ST PETERSBURG, Florida (AP) — Hurricane Ian carved a path of destruction across Florida, trapping people in flooded homes, cutting off the only bridge to a barrier island, destroying a historic waterfront pier and knocking out power to 2.5 million people as it dumped rain over a huge area on Thursday.

Catastrophic flooding was threatened around the state as one of the strongest hurricanes to ever hit the United States crossed the peninsula. Ian's tropical-storm-force winds extended outward up to 415 miles (665 km), drenching much of Florida and the southeastern Atlantic coast.

"It crushed us," Lee County Sheriff Carmine Marceno told ABC's "Good Morning America." He said roads and bridges remained impassable, stranding thousands in the county where Ian made landfall just north of Fort Myers. "We still cannot access many of the people that are in need."

Authorities confirmed at least one storm death in Florida — a 72-year-old man in Deltona who fell into a canal while using a hose to drain his pool in the heavy rain, the Volusia County Sheriff's Office said. Another person died in Cuba after Ian struck there.

Marceno said that while he lacked any details, he believed the death toll would be "in the hundreds." Governor Ron DeSantis later said that toll was not confirmed and was likely an estimate based on 911 calls.

Fort Myers Mayor Kevin Anderson told NBC's "Today" that he had not been told of any deaths in the city, but Ian by far is the worst storm he's witnessed since the 1970s.

"Watching the water from my condo in the heart of downtown, watching that water rise and just flood out all the stores on the first floor, it was heartbreaking," Anderson said.

A chunk of the Sanibel Causeway fell into the sea, cutting off access to the barrier island where 6,300 people normally live. How many heeded mandatory evacuation orders before the storm surge washed over the island wasn't known.

Emergency crews sawed through toppled trees to reach people in flooded homes, but with no electricity and virtually no cell service, it was impossible for many people to call for help from the hardest hit coastal areas where the surge came in.

"Portable towers are on the way for cell service. Chances are your loved ones do not have ability to contact you," said the sheriff's office in Collier County, which includes Naples. "We can tell you as daylight reveals the aftermath, it's going to be a hard day."

Hurricane Ian turned streets into rivers and blew down trees as it slammed into southwest Florida on Wednesday with 150 mph (241 kph) winds.
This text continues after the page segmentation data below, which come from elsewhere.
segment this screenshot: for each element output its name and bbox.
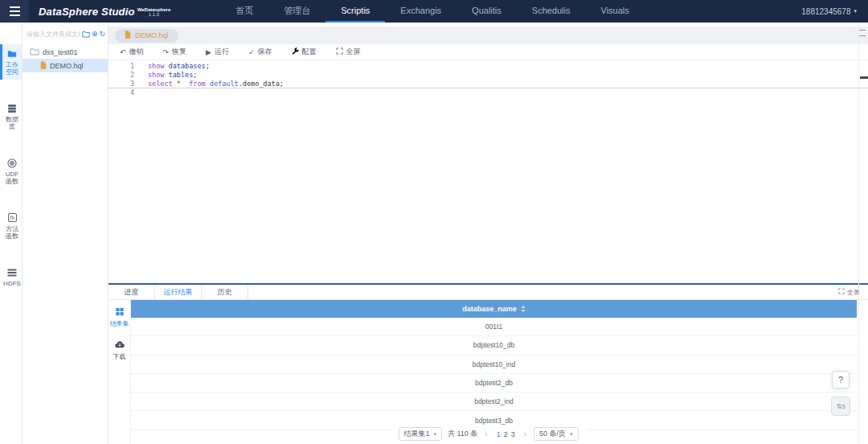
nav-item-scriptis[interactable]: Scriptis: [326, 0, 385, 23]
config-label: 配置: [302, 47, 317, 57]
fullscreen-label: 全屏: [346, 47, 361, 57]
run-button[interactable]: ▶运行: [206, 47, 229, 57]
right-scroll-gutter: [858, 23, 859, 444]
cloud-down-icon: [115, 340, 125, 351]
tree-item-folder[interactable]: dss_test01: [23, 45, 108, 59]
results-tabs: 进度运行结果历史 全屏: [108, 285, 868, 300]
sort-icon[interactable]: [521, 306, 526, 312]
scrollbar-handle[interactable]: [860, 76, 868, 79]
check-icon: ✓: [248, 48, 255, 56]
folder-icon: [30, 47, 39, 57]
refresh-icon[interactable]: ↻: [99, 31, 105, 38]
sidebar-item-database[interactable]: 数据库: [0, 99, 22, 134]
results-rail-download[interactable]: 下载: [113, 340, 126, 361]
undo-icon: ↶: [120, 48, 126, 56]
results-rail-label: 结果集: [110, 319, 129, 328]
table-header[interactable]: database_name: [131, 300, 857, 318]
fx-icon: fx: [7, 212, 18, 223]
prev-page-button[interactable]: ‹: [483, 430, 489, 438]
wrench-icon: [292, 47, 299, 56]
column-header-label: database_name: [462, 305, 517, 313]
results-tab-progress[interactable]: 进度: [108, 285, 155, 299]
line-number: 4: [108, 88, 134, 97]
page-number-1[interactable]: 1: [495, 430, 502, 438]
table-row: 001t1: [131, 318, 857, 336]
results-tab-history[interactable]: 历史: [202, 285, 248, 299]
results-rail-label: 下载: [113, 352, 126, 361]
tree-item-file[interactable]: DEMO.hql: [23, 59, 108, 72]
app-logo: DataSphere Studio WeDatasphere 1.1.0: [39, 6, 170, 18]
tree-folder-label: dss_test01: [43, 48, 78, 56]
nav-item-home[interactable]: 首页: [220, 0, 268, 23]
redo-button[interactable]: ↷恢复: [163, 47, 187, 57]
results-panel: 进度运行结果历史 全屏 结果集下载 database_name: [108, 283, 868, 444]
logo-text: DataSphere Studio: [39, 6, 135, 18]
nav-item-visualis[interactable]: Visuals: [586, 0, 645, 23]
editor-toolbar: ↶撤销↷恢复▶运行✓保存配置全屏: [108, 44, 868, 60]
tree-search-row: ⊕ ↻: [23, 27, 108, 40]
hdfs-icon: [7, 267, 18, 278]
code-line: 2show tables;: [108, 71, 868, 80]
sidebar-item-workspace[interactable]: 工作空间: [0, 44, 22, 80]
pagination-bar: 结果集1 ▾ 共 110 条 ‹ 123 › 50 条/页 ▾: [390, 426, 586, 442]
database-icon: [7, 103, 18, 113]
table-row: bdptest2_db: [131, 374, 857, 393]
udf-icon: [7, 158, 18, 168]
nav-item-schedulis[interactable]: Schedulis: [517, 0, 586, 23]
file-search-input[interactable]: [27, 31, 80, 38]
save-label: 保存: [258, 47, 272, 57]
new-folder-icon[interactable]: [82, 31, 90, 38]
redo-icon: ↷: [163, 48, 170, 56]
result-set-select[interactable]: 结果集1 ▾: [398, 427, 442, 441]
results-fullscreen-button[interactable]: 全屏: [838, 285, 860, 299]
sidebar-item-method-functions[interactable]: fx方法函数: [0, 208, 22, 244]
editor-tabbar: DEMO.hql: [108, 27, 868, 44]
line-number: 2: [108, 71, 134, 80]
scroll-indicator-button[interactable]: ⇅5: [831, 397, 850, 416]
code-line: 1show databases;: [108, 62, 868, 71]
page-size-select[interactable]: 50 条/页 ▾: [534, 427, 579, 441]
code-text: show databases;: [134, 62, 210, 71]
grid-icon: [115, 307, 125, 318]
save-button[interactable]: ✓保存: [248, 47, 272, 57]
user-menu[interactable]: 18812345678 ▾: [801, 7, 857, 16]
undo-label: 撤销: [129, 47, 144, 57]
sidebar-item-udf-functions[interactable]: UDF函数: [0, 154, 22, 189]
logo-version: 1.1.0: [149, 12, 159, 18]
results-side-rail: 结果集下载: [108, 300, 131, 444]
result-set-select-value: 结果集1: [403, 429, 429, 439]
code-line: 3select * from default.demo_data;: [108, 80, 868, 88]
config-button[interactable]: 配置: [292, 47, 317, 57]
results-rail-result-set[interactable]: 结果集: [110, 307, 129, 328]
fullscreen-button[interactable]: 全屏: [336, 47, 361, 57]
nav-item-console[interactable]: 管理台: [268, 0, 326, 23]
page-number-2[interactable]: 2: [502, 430, 510, 438]
code-text: show tables;: [134, 71, 197, 80]
user-phone: 18812345678: [801, 7, 850, 16]
results-tab-result[interactable]: 运行结果: [155, 285, 202, 299]
table-row: bdptest2_ind: [131, 393, 857, 411]
table-rows: 001t1bdptest10_dbbdptest10_indbdptest2_d…: [131, 318, 857, 430]
editor-tab[interactable]: DEMO.hql: [115, 29, 178, 43]
fullscreen-icon: [838, 288, 845, 296]
run-label: 运行: [215, 47, 229, 57]
nav-item-qualitis[interactable]: Qualitis: [457, 0, 517, 23]
fullscreen-icon: [336, 47, 343, 56]
next-page-button[interactable]: ›: [522, 430, 528, 438]
line-number: 3: [108, 80, 134, 88]
code-editor[interactable]: 1show databases;2show tables;3select * f…: [108, 60, 868, 283]
menu-toggle-button[interactable]: [0, 0, 29, 23]
chevron-down-icon: ▾: [570, 431, 573, 438]
top-navbar: DataSphere Studio WeDatasphere 1.1.0 首页管…: [0, 0, 868, 23]
total-count: 共 110 条: [448, 429, 477, 439]
undo-button[interactable]: ↶撤销: [120, 47, 144, 57]
sidebar-item-label: 方法函数: [3, 225, 21, 240]
sidebar-item-hdfs[interactable]: HDFS: [0, 263, 22, 291]
help-button[interactable]: ?: [832, 371, 850, 388]
folder-icon: [7, 48, 18, 59]
page-number-3[interactable]: 3: [510, 430, 517, 438]
new-file-icon[interactable]: ⊕: [92, 31, 98, 38]
hql-file-icon: [125, 31, 131, 40]
nav-item-exchangis[interactable]: Exchangis: [385, 0, 457, 23]
sidebar-item-label: HDFS: [3, 280, 21, 287]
Ian's strength at landfall was Category four, tying it for the fifth-strongest hurricane, when measured by wind speed, ever to strike the US.
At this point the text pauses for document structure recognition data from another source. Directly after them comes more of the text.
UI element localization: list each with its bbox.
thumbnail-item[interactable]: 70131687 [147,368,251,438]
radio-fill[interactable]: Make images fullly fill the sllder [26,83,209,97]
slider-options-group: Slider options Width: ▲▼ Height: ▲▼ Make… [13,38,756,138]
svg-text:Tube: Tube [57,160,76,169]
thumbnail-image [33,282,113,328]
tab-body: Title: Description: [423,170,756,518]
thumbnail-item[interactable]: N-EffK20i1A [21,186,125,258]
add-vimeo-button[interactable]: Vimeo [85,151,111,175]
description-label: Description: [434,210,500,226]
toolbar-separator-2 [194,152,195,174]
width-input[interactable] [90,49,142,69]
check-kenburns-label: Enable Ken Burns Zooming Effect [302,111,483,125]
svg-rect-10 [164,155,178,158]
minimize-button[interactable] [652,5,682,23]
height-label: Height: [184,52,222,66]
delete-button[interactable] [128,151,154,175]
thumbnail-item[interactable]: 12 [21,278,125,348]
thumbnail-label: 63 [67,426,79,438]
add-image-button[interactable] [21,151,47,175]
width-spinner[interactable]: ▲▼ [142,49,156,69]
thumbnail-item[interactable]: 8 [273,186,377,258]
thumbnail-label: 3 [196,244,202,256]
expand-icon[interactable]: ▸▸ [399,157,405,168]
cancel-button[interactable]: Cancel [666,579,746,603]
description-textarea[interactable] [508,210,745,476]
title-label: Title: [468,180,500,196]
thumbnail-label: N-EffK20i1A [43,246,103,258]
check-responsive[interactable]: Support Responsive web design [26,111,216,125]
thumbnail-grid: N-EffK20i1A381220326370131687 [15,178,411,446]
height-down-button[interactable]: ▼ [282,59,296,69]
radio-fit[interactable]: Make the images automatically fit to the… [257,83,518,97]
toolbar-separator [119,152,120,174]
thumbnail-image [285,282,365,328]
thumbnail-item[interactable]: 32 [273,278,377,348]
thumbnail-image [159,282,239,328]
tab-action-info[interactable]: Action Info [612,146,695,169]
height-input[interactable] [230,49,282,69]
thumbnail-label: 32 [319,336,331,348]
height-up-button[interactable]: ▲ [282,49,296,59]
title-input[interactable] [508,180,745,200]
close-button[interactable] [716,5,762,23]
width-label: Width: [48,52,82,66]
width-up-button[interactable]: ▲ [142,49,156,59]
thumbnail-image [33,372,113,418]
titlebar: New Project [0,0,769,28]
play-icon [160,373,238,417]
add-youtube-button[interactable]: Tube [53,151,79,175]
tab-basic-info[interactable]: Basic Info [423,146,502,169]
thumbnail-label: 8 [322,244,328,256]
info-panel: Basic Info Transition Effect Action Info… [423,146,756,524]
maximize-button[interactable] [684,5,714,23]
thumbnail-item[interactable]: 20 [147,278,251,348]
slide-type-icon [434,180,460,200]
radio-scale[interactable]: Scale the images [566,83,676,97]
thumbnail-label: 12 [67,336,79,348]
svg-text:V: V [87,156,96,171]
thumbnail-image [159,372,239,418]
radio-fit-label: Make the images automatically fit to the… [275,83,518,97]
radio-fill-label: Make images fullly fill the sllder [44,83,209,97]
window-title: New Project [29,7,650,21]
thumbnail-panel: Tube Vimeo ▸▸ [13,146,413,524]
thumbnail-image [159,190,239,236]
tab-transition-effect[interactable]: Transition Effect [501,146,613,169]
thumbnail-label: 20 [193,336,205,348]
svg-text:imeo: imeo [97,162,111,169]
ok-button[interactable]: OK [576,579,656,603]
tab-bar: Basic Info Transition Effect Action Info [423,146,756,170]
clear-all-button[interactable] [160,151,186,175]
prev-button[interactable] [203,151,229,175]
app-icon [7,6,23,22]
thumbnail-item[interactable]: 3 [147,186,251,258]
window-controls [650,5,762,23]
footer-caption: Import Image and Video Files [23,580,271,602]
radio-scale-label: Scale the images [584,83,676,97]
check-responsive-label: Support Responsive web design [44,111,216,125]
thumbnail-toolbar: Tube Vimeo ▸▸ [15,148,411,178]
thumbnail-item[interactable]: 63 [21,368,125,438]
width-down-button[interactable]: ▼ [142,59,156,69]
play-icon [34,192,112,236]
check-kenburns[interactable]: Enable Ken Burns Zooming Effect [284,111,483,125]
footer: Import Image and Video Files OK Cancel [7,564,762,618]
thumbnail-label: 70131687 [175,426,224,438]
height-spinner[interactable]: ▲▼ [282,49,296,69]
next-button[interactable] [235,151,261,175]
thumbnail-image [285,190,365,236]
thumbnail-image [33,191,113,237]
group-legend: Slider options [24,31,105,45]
Ian's centre came ashore more than 100 miles (160 kilometres) south of Tampa and St Petersburg, sparing the densely populated Tampa Bay area from its first direct hit by a major hurricane since 1921.

The National Hurricane Center said Ian became a tropical storm over land early Thursday and was expected to regain near-hurricane strength after emerging over Atlantic waters near the Kennedy Space Center later in the day, with South Carolina in its sights for a second US landfall.